Admissibility of Breath Tests
[19] Having found a s. 10(b) violation the issue becomes one of whether admission of the Breath tests would bring the administration of justice into disrepute. Taking the 3 part test from R. v. Grant 2009 SCC 32, I find that the Charter violation is serious, but not overly so. Cst. Phung demonstrated no disregard for Ms. Umana Calderon's assertion of wanting to speak with a specific lawyer. He made four phone calls in an effort to set that up. He was candid with me that his inexperience was the source of his investigative failings that evening, and he would do things differently now which is to say that he was candid with the Court about his involvement in the case that evening. What elevates this case beyond a more technical violation and into the realm of a more serious one is that the Court of Appeal's clear direction from Traicheff (supra) is several years old. The facts before me support the finding that new officers are not taught that when counsel of choice cannot be reached they must ask the arrestee what they wish to do in order to facilitate contact with counsel of choice.

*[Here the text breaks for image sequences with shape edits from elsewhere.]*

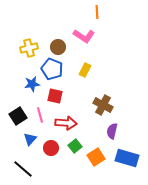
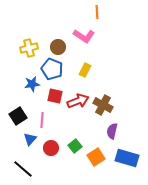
pink line: moved 2 px right, 5 px down; rotated 21 degrees clockwise
red arrow: moved 12 px right, 22 px up; rotated 25 degrees counterclockwise
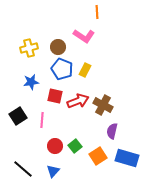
blue pentagon: moved 10 px right
blue star: moved 1 px left, 2 px up
blue triangle: moved 23 px right, 32 px down
red circle: moved 4 px right, 2 px up
orange square: moved 2 px right, 1 px up
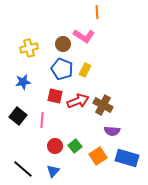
brown circle: moved 5 px right, 3 px up
blue star: moved 8 px left
black square: rotated 18 degrees counterclockwise
purple semicircle: rotated 98 degrees counterclockwise
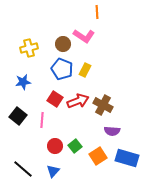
red square: moved 3 px down; rotated 21 degrees clockwise
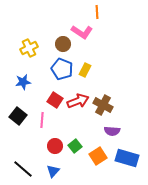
pink L-shape: moved 2 px left, 4 px up
yellow cross: rotated 12 degrees counterclockwise
red square: moved 1 px down
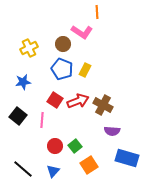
orange square: moved 9 px left, 9 px down
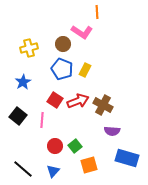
yellow cross: rotated 12 degrees clockwise
blue star: rotated 21 degrees counterclockwise
orange square: rotated 18 degrees clockwise
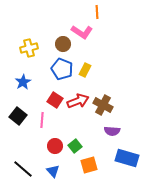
blue triangle: rotated 24 degrees counterclockwise
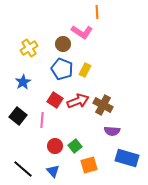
yellow cross: rotated 18 degrees counterclockwise
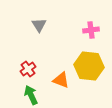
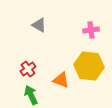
gray triangle: rotated 28 degrees counterclockwise
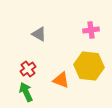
gray triangle: moved 9 px down
green arrow: moved 5 px left, 3 px up
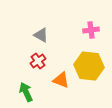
gray triangle: moved 2 px right, 1 px down
red cross: moved 10 px right, 8 px up
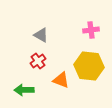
green arrow: moved 2 px left, 2 px up; rotated 66 degrees counterclockwise
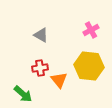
pink cross: rotated 21 degrees counterclockwise
red cross: moved 2 px right, 7 px down; rotated 28 degrees clockwise
orange triangle: moved 2 px left; rotated 30 degrees clockwise
green arrow: moved 1 px left, 4 px down; rotated 138 degrees counterclockwise
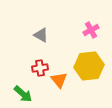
yellow hexagon: rotated 12 degrees counterclockwise
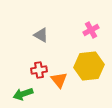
red cross: moved 1 px left, 2 px down
green arrow: rotated 120 degrees clockwise
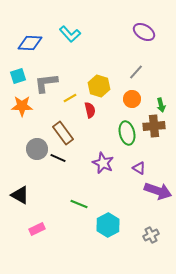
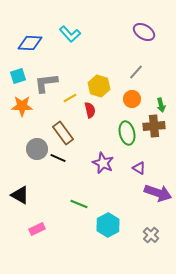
purple arrow: moved 2 px down
gray cross: rotated 21 degrees counterclockwise
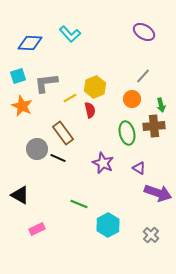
gray line: moved 7 px right, 4 px down
yellow hexagon: moved 4 px left, 1 px down; rotated 20 degrees clockwise
orange star: rotated 25 degrees clockwise
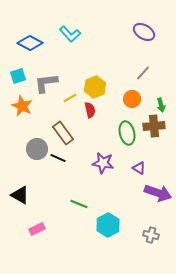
blue diamond: rotated 25 degrees clockwise
gray line: moved 3 px up
purple star: rotated 15 degrees counterclockwise
gray cross: rotated 28 degrees counterclockwise
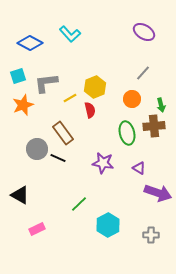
orange star: moved 1 px right, 1 px up; rotated 25 degrees clockwise
green line: rotated 66 degrees counterclockwise
gray cross: rotated 14 degrees counterclockwise
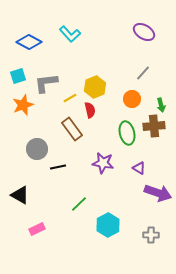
blue diamond: moved 1 px left, 1 px up
brown rectangle: moved 9 px right, 4 px up
black line: moved 9 px down; rotated 35 degrees counterclockwise
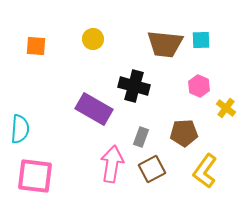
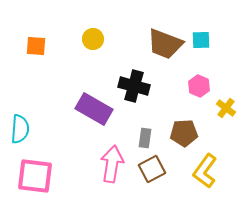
brown trapezoid: rotated 15 degrees clockwise
gray rectangle: moved 4 px right, 1 px down; rotated 12 degrees counterclockwise
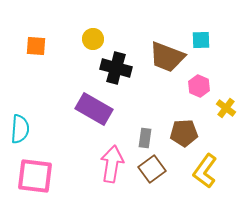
brown trapezoid: moved 2 px right, 13 px down
black cross: moved 18 px left, 18 px up
brown square: rotated 8 degrees counterclockwise
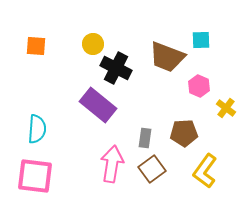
yellow circle: moved 5 px down
black cross: rotated 12 degrees clockwise
purple rectangle: moved 4 px right, 4 px up; rotated 9 degrees clockwise
cyan semicircle: moved 17 px right
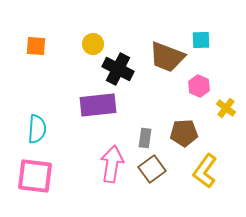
black cross: moved 2 px right, 1 px down
purple rectangle: rotated 45 degrees counterclockwise
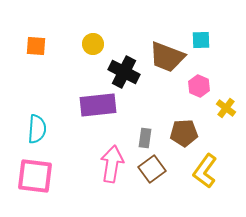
black cross: moved 6 px right, 3 px down
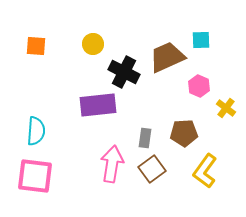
brown trapezoid: rotated 135 degrees clockwise
cyan semicircle: moved 1 px left, 2 px down
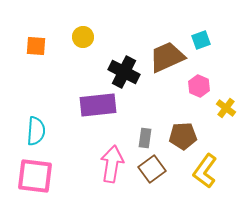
cyan square: rotated 18 degrees counterclockwise
yellow circle: moved 10 px left, 7 px up
brown pentagon: moved 1 px left, 3 px down
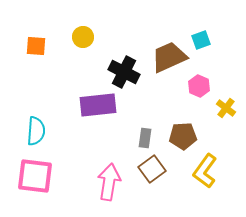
brown trapezoid: moved 2 px right
pink arrow: moved 3 px left, 18 px down
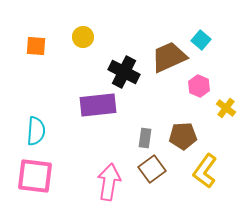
cyan square: rotated 30 degrees counterclockwise
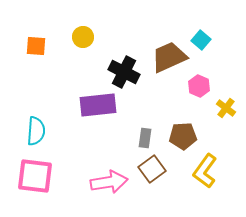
pink arrow: rotated 72 degrees clockwise
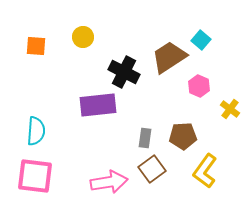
brown trapezoid: rotated 9 degrees counterclockwise
yellow cross: moved 4 px right, 1 px down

[20] The context is important here. Cst. Phung had called two different numbers twice. One of the phone numbers – the cell phone – now had a full mail box which would no longer accept messages. Cst. Phung therefore tried to contact Nicholas two different ways and one of those methods was no longer possible for reasons completely beyond his control. The fact that Nicholas' cell phone voice mail was no longer accepting messages was sufficient to lead Cst. Phung to reasonably believe that counsel of choice was not going to respond to the call. There is no evidence of bad faith on the part of the officer which sets this case apart from one like R. v. Vernon 2016 ONCA 211. The first limb of the Grant test modestly pulls towards exclusion of the evidence.
[21] What is the effect of the Charter violation on the Charter protected interests of Ms. Umana Calderon? The evidence is clear that Ms. Umana Calderon spoke with a lawyer before taking the breath tests and there is no evidence that the call was inadequate from her perspective. She received legal advice at the appropriate time. This significantly mitigates the effect of the Charter violation on Ms. Umana Calderon's Charter protected interests. I also find that the breath testing procedure is minimally invasive, see R. v. Grant (supra) at par. 111. The second limb of the Grant analysis favours admission of the evidence.
[22] The third line of the inquiry speaks to the public's interest in having the case decided on the merits. In this case the breath evidence is reliable and pivotal to the Crown's case. Drinking and driving is an ongoing problem here in Newmarket. In this case the public has a very strong interest in this case being decided on its merits. The third factor favours admission of the evidence.
[23] Putting the three factors of Grant together I would admit the evidence. Accordingly Ms. Umana Calderon is convicted of the charge.